In Houston, the pharmacists and health educators will be recruited through Texas Southern University. Flyers detailing the responsibilities and qualifications for the pharmacists’ consultant positions were submitted to local professional pharmacy organizations and emailed to alumni of the College of Pharmacy and Health Sciences at Texas Southern University. The PCCC Local Hub staff reviewed the initial documents (resume, cover letter, two reference letters, and a copy of pharmacist license) submitted by interested candidates to select interviewees. Interviews were conducted by the principal and co-principal investigators, and project director. Following an orientation of the project, the interviews focused on candidates’ interest and experience working with senior populations specifically with hypertension and diabetes; education and clinical training; scheduled availability to complete trainings and delivery of services; as well as ability to read and write at least one of the languages spoken by the target populations.

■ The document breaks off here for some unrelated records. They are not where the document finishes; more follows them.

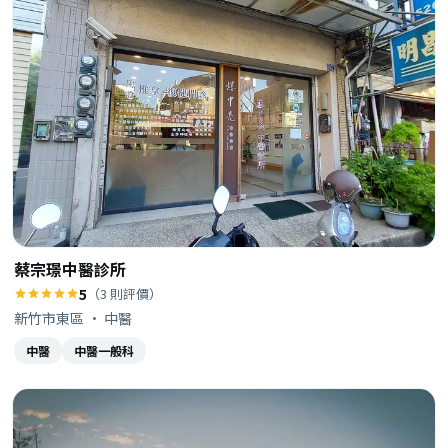
蔡宗璟中醫診所
5
（3 則評價）
新竹市東區 · 中醫
中醫
中醫一般科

The most suitable candidates will be selected based on the qualifications needed to successfully implement the proposed intervention: ability to work cooperatively as a member of a team; knowledge of a wide range of medications and therapies; patient communication abilities, which are necessary to answer patient inquiries about their treatments; demonstration of effective verbal and written communication skills; and multilingual in English, Spanish, Vietnamese, Chinese (Mandarin, Cantonese). Candidates selected will also demonstrate experience working with senior populations, experience in disease state management and knowledge of current medications and treatment guidelines for diabetes and hypertension. The health educators will be recruited and selected by the director of the Harris County Hospital District’s health education department who assigned three health educators to work with the local hub’s intervention. These health educators will be selected based on their previous work with the seniors of the HHA and the surrounding community as well as their ability to speak the languages of the communities of interest.
Focus group sessions will be conducted with the population of providers in each site. This includes all 5 of the implementation staff including CHWs, health educators, and trainers in Chicago; and, all 10 pharmacists and health educators in Houston.
Facility Administrators. The administrators in Chicago will be recruited and selected through the participating health clinic, Lawndale Chrsitian Health Center. These interviewees will be selected based on their involvement with the program. The clinic administrator and physician will be actively involved in the clinic operations, and the physician will have a caseload of patients that mirror the demographic and health conditions of the participants. Key informant interviews will be conducted with the one facility administrator and one physician in Chicago from the health clinic.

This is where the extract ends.